3 jun 2025
Uitspraak ingezonden door Paul Trapman, Ploum.
Beslag op babymelkpoeder onterecht opgeheven, NewBreath wordt veroordeeld in alle proceskosten
Hof Arnhem-Leeuwarden 3 juni 2025, IEF 22734 (Liptis c.s. tegen NewBreath en Dutch Nutrition). Liptis c.s. produceren en verhandelen babyvoeding en hebben in Libië blikken babymelkpoeder aangetroffen waarvan de verpakking nagenoeg identiek is aan die van haar. Deze zijn geproduceerd door DN Operations in Nederland voor NewBreath, een concurrent van Liptis. Liptis c.s. hebben ten laste van DN Operations beslag tot afgifte en bewijsbeslag gelegd. NewBreath heeft in kort geding de opheffing van het beslag tot afgifte gevorderd. De voorzieningenrechter heeft dit toegewezen [zie IEF 22474] en achtte het beslag onnodig. Liptis heeft hiertegen hoger beroep ingesteld. De zeven grieven van Liptis richten zich op de vernietiging van het vonnis van de voorzieningenrechter en de veroordeling van NewBreath in de volledige proceskosten. NewBreath maakt bezwaar tegen de afwijzing van de door haar gevorderde volledige proceskosten in eerste aanleg. De eiswijziging van NewBreath die ziet op de verwerking van de inhoud van de beslagen blikken tot diervoeding is niet toelaatbaar. Het hof komt in hoger beroep tot een ander oordeel dan de voorzieningenrechter.

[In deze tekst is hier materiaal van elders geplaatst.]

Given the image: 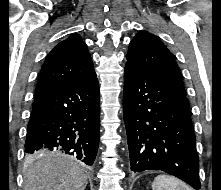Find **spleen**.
I'll list each match as a JSON object with an SVG mask.
<instances>
[{
	"label": "spleen",
	"mask_w": 221,
	"mask_h": 190,
	"mask_svg": "<svg viewBox=\"0 0 221 190\" xmlns=\"http://www.w3.org/2000/svg\"><path fill=\"white\" fill-rule=\"evenodd\" d=\"M152 190H192L184 182L179 179L168 176V175H158L153 183Z\"/></svg>",
	"instance_id": "1"
}]
</instances>
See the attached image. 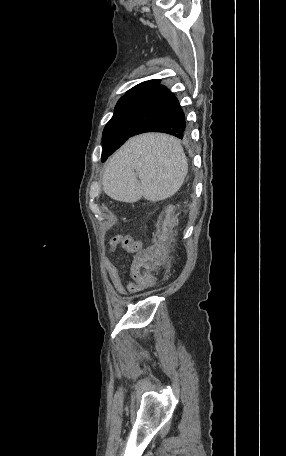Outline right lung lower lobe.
<instances>
[{
  "mask_svg": "<svg viewBox=\"0 0 286 456\" xmlns=\"http://www.w3.org/2000/svg\"><path fill=\"white\" fill-rule=\"evenodd\" d=\"M129 137L149 131L165 132L183 139L187 122L178 99L164 85L151 84L121 99Z\"/></svg>",
  "mask_w": 286,
  "mask_h": 456,
  "instance_id": "right-lung-lower-lobe-1",
  "label": "right lung lower lobe"
}]
</instances>
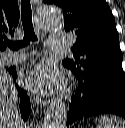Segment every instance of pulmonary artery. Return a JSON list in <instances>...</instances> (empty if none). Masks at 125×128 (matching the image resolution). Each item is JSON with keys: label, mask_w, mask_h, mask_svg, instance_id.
I'll return each instance as SVG.
<instances>
[{"label": "pulmonary artery", "mask_w": 125, "mask_h": 128, "mask_svg": "<svg viewBox=\"0 0 125 128\" xmlns=\"http://www.w3.org/2000/svg\"><path fill=\"white\" fill-rule=\"evenodd\" d=\"M70 45V36L68 34H52L50 36L49 47L51 49H63ZM25 53H9L3 56L7 64L20 63L26 59Z\"/></svg>", "instance_id": "e3ab8cb5"}]
</instances>
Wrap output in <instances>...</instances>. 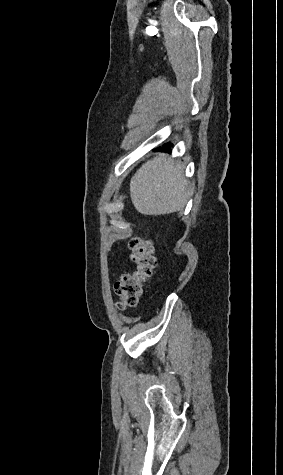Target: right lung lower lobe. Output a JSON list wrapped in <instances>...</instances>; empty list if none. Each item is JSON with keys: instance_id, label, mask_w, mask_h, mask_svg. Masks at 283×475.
Instances as JSON below:
<instances>
[{"instance_id": "1", "label": "right lung lower lobe", "mask_w": 283, "mask_h": 475, "mask_svg": "<svg viewBox=\"0 0 283 475\" xmlns=\"http://www.w3.org/2000/svg\"><path fill=\"white\" fill-rule=\"evenodd\" d=\"M164 149L162 150L161 148H157L156 150L158 151H165V152H170L171 151V145H170V142L169 143H166L163 145Z\"/></svg>"}]
</instances>
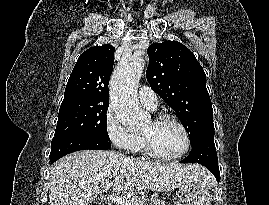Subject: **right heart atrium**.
<instances>
[{"instance_id":"obj_1","label":"right heart atrium","mask_w":269,"mask_h":205,"mask_svg":"<svg viewBox=\"0 0 269 205\" xmlns=\"http://www.w3.org/2000/svg\"><path fill=\"white\" fill-rule=\"evenodd\" d=\"M104 129L109 140L119 149L133 151L140 141L138 135L122 125L112 107L106 111Z\"/></svg>"}]
</instances>
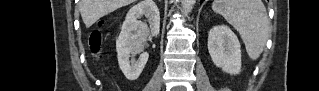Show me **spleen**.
<instances>
[{
    "mask_svg": "<svg viewBox=\"0 0 319 91\" xmlns=\"http://www.w3.org/2000/svg\"><path fill=\"white\" fill-rule=\"evenodd\" d=\"M212 9L240 34L252 60L259 58L269 36V20L261 0H215Z\"/></svg>",
    "mask_w": 319,
    "mask_h": 91,
    "instance_id": "obj_1",
    "label": "spleen"
}]
</instances>
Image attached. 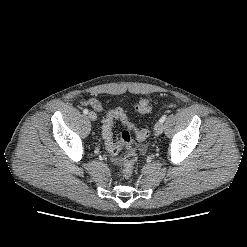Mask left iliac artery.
<instances>
[{"instance_id": "1", "label": "left iliac artery", "mask_w": 247, "mask_h": 247, "mask_svg": "<svg viewBox=\"0 0 247 247\" xmlns=\"http://www.w3.org/2000/svg\"><path fill=\"white\" fill-rule=\"evenodd\" d=\"M166 117H167L166 115H163V116L160 118V121H161V122H164V121L166 120Z\"/></svg>"}]
</instances>
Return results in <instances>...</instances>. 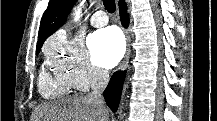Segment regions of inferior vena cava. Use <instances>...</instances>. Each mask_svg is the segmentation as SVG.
I'll use <instances>...</instances> for the list:
<instances>
[{"label": "inferior vena cava", "mask_w": 217, "mask_h": 121, "mask_svg": "<svg viewBox=\"0 0 217 121\" xmlns=\"http://www.w3.org/2000/svg\"><path fill=\"white\" fill-rule=\"evenodd\" d=\"M109 82L108 71L103 69H97L94 73L92 80V91L87 96L91 99L96 100L100 105H105L102 99V94Z\"/></svg>", "instance_id": "obj_1"}]
</instances>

NewBreath heeft geen belang meer bij opheffing van het beslag. De houdbaarheidsdatum van de blikken babyvoeding is immers inmiddels verstreken. In zoverre slaagt het hoger beroep van Liptis c.s. en wordt NewBreath daarom veroordeeld in de proceskosten van dit hoger beroep. Omdat beide partijen bezwaar hebben gemaakt tegen de compensatie van de proceskosten door de voorzieningenrechter, komt het hof alsnog toe aan de vraag of de voorzieningenrechter terecht oordeelde dat het beslag tot afgifte gelet op de mogelijkheid tot heretikettering niet proportioneel en daarmee onnodig was. In dit kader is het hof het eens dat de beperkte houdbaarheid een uitzonderlijk geval in de zin van artikel 46 TRIPs kan zijn. Liptis c.s. betwisten dat er in 2024 een tekort aan babymelkpoeder was. Het hof is, anders dan de voorzieningenrechter, van mening dat NewBreath dit onvoldoende heeft aangetoond. Ook heeft NewBreath het niet aannemelijk gemaakt dat heretikettering de enige mogelijkheid was om verspilling tegen te gaan. Alles afwegende oordeelt het hof dat de voorzieningenrechter het beslag niet had mogen opheffen en veroordeelt daarom NewBreath als verliezende partij ook in de proceskosten van eerste aanleg.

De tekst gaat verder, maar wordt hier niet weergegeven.